Всем хорош этот отзыв Набокова, однако этот отзыв покровительственный, так пишут о младших современниках. Пиотровский и был на два года моложе своего рецензента. Но разве идут в какое-либо сравнение приведенные нами прочувствованные слова с тем шепотом офиологического восхищения, с каким Годунов-Чердынцев пишет о Кончееве:

«Среди знакомой толпы, где новых лиц было немного, Федор Константинович тотчас завидел Кончеева, впервые пришедшего в кружок. Глядя на сутулую, как будто даже горбатую фигуру этого неприятно тихого человека, таинственно разраставшийся талант которого только дар Изоры мог бы пресечь, – этого все понимающего человека, с которым еще никогда ему не довелось потолковать по-настоящему – а как хотелось – и в присутствии которого он, страдая, волнуясь, и безнадежно скликая собственные на помощь стихи, чувствовал себя лишь его современником, – глядя на это молодое, рязанское, едва ли не простоватое, даже старомодно-простоватое лицо, сверху ограниченное кудрей, а снизу крахмальными отворотцами…» [809]809
  Набоков В.Собр. соч.: В 4 т. М.: Правда, 1990. Т. 3. С. 59. В дальнейшем ссылки на это издание даются в тексте с указанием страницы.


[Закрыть]
.

Здесь путаница «человеческих комплектов» намеренна и входит в состав художественной идеологии автора: любой набоковский герой, самый ничтожный и легковесный, может выпалить яркую остроту, афоризм, подпустить заветную мысль творящего их писателя. Они, собственно говоря, и сотворены с целью запутать читателя обманками, ибо, как признавал Набоков, «единственное неудобство, которое я действительно испытываю, происходит оттого, что я живу в мастерской, среди неподошедших конечностей и недоделанных торсов» [810]810
  Набоков В.Лолита. Нью Йорк: Phaedra, 1967. С. 295.


[Закрыть]
. Кудря Кончеева и призвана пустить критических ищеек по ложному следу, однако набоковская идеология обмана предусматривает двойной ложный след: на других страницах романа внешность Кончеева резко ходасевичевеет: «…одинокий, неприятный, близорукий человек, с какой-то неправильностью во взаимном положении лопаток» (29).

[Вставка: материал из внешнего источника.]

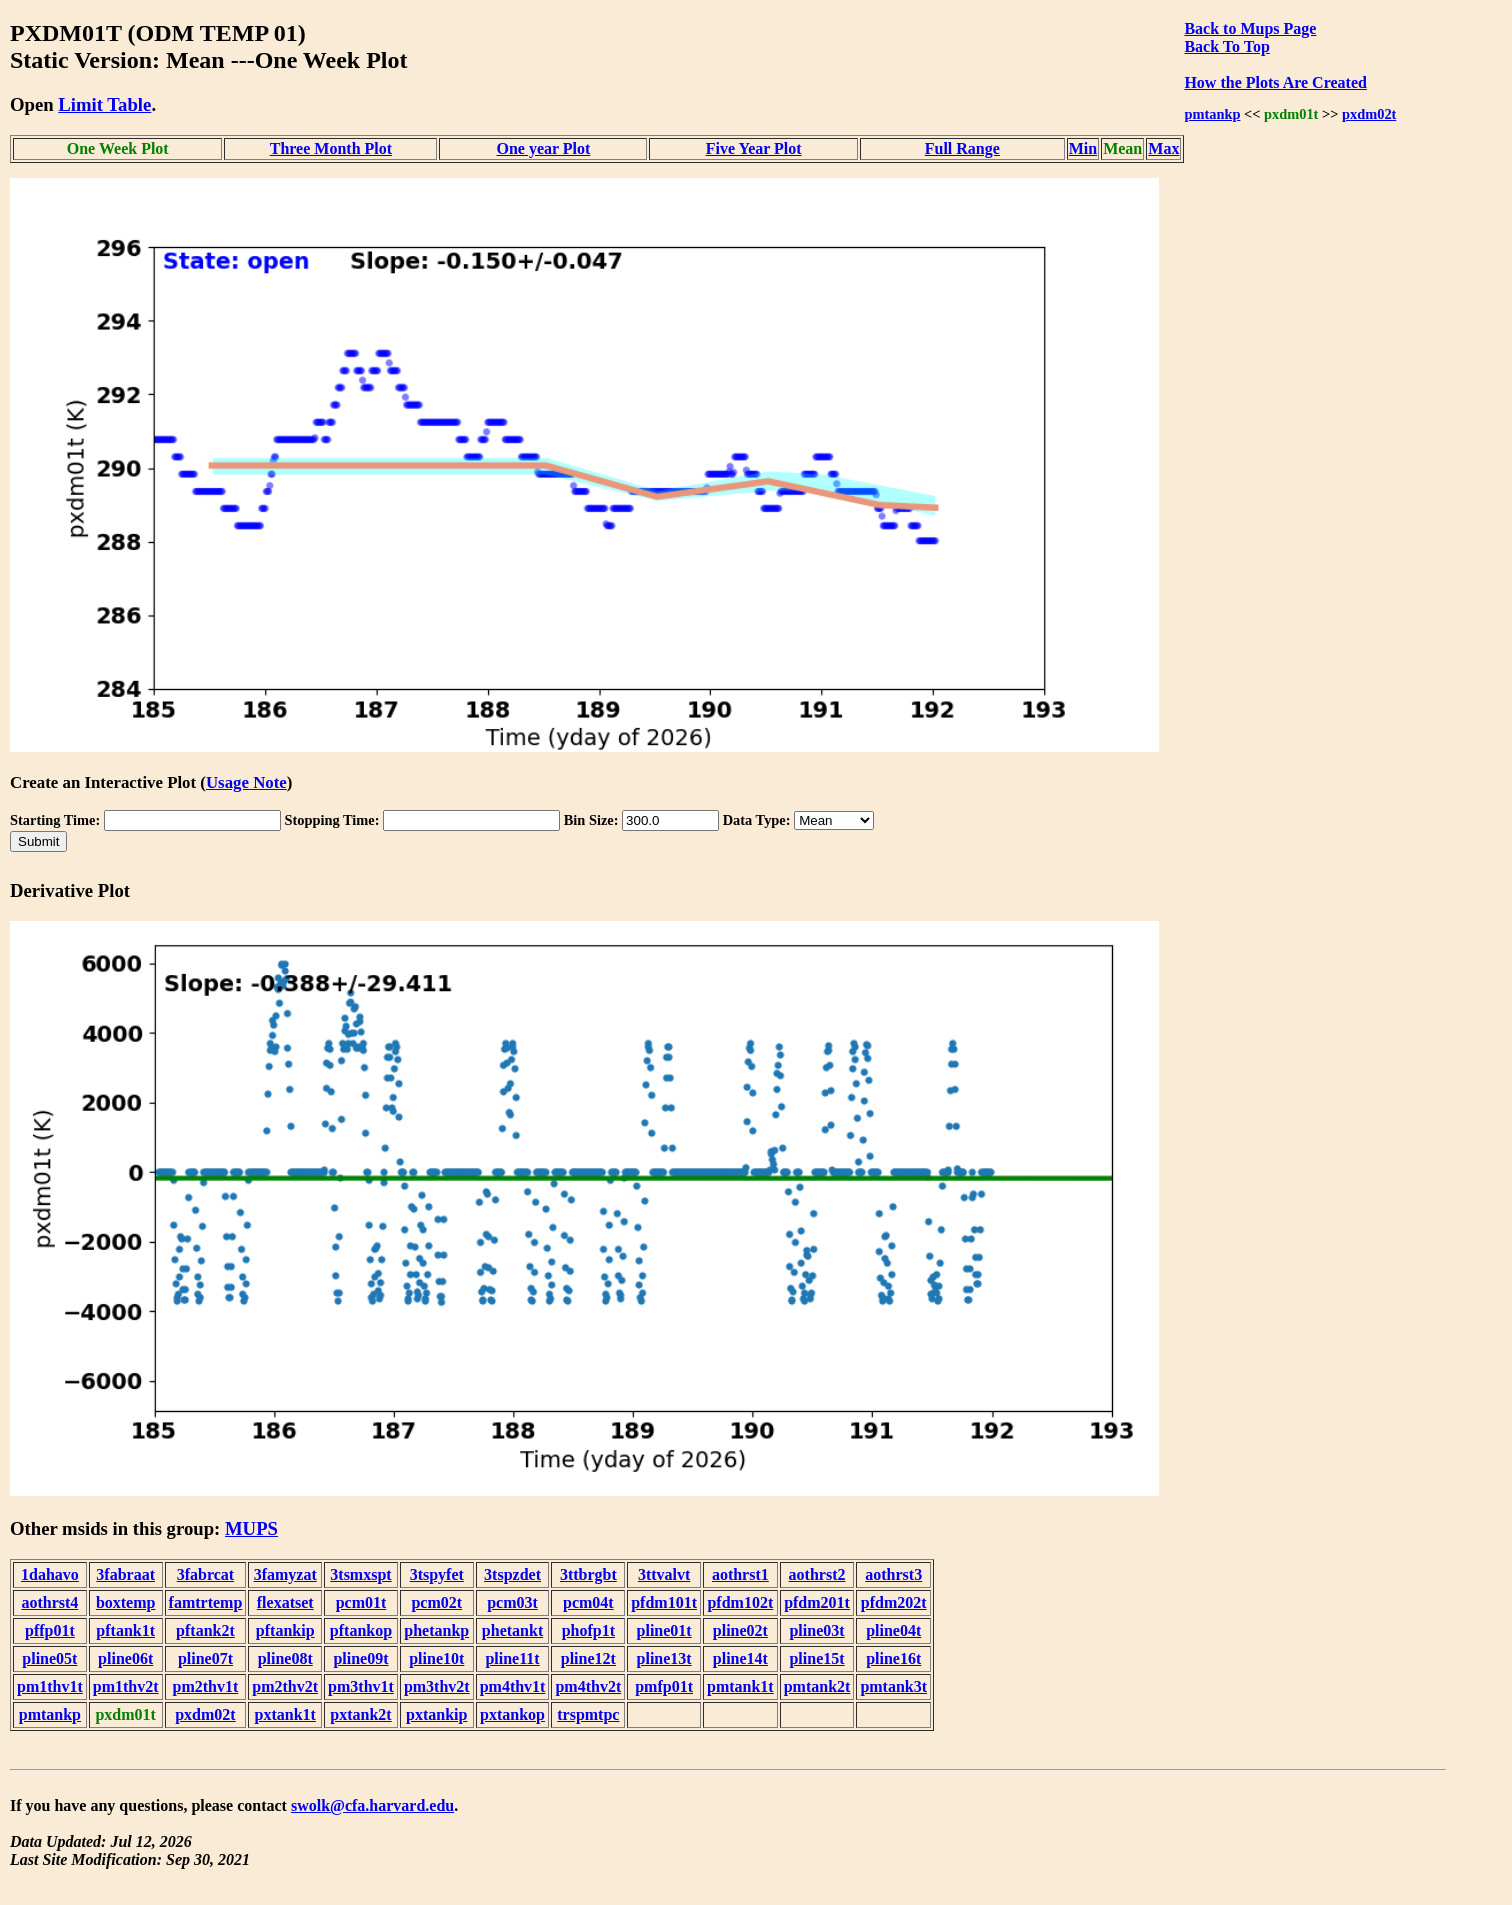 The width and height of the screenshot is (1512, 1905). I want to click on pftank2t, so click(205, 1630).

Еще больше сходства с Ходасевичем в «кончеевовидном немце» из пятой главы:

«Он поднялся по другому скату, и там, наверху, у спускавшейся опять тропинки сидел на скамейке под дубом, с медленно чертящей тростью в задумчивых руках, сутулый молодой человек в черном костюме.

– Неужели вам не жарко? – сносил Федор Константинович.

– Нисколько. У меня слабая грудь, и я всегда зябну» (303)

– отвечает Кончеев, выдавая хвори своего прототипа и пляжно-пиджачным видом восходя к стихам Ходасевича. В частности, к таким:

 
Он очень бледен и опрятен,
И перед выходом на пляж
Для выведенья разных пятен
Употребляет карандаш.
 
 
…Он вскакивает. Мимо, мимо
Под ветер, на берег морской!
Колышется его просторный
Пиджак…
(«У моря», 1922–1923)
 

Псевдокончеев (в отличие от Ходасевича Фета не терпящий; одна из обманок) не случайно обретает в начале этой встречи черты героя фетовского стихотворения: «…сидел на скамейке под дубом, с медленно чертящей тростью в задумчивых руках…» (303). Параллель задается здесь не только начальными строками:

 
Солнца луч промеж лип был и жгуч и высок,
Пред скамьей ты чертила блестящий песок, —
 

но и невозможностью истинной встречи лирического героя фетовского стихотворения со своей возлюбленной, невоплотимости «мечты золотой» о единении. «Я давно угадал, что мы сердцем родня», – говорит герой Фета. «…Правильно, пожалуй, будет сказать, – откликается Кончеев, – что где-то – не здесь, а в другой плоскости, угол которой, кстати, вы сознаете еще смутнее меня, – где-то на задворках нашего существования, очень далеко, очень таинственно и невыразимо, крепнет довольно божественная между нами связь» (306).

«Божественная связь», усматриваемая в схожих взглядах на место художника в искусстве и высказываемая Кончеевым, совпадает не только с установками Годунова-Чердынцева-Набокова (что естественно), но и с позицией Ходасевича.

Кончеев:

«Настоящему писателю должно наплевать на всех читателей, кроме одного: будущего, – который в свою очередь лишь отражение автора во времени» (305).

Набоков:

Любовь.Надо писать картины для людей, а не для услаждения какого-то чудовища, которое сидит в тебе и сосет».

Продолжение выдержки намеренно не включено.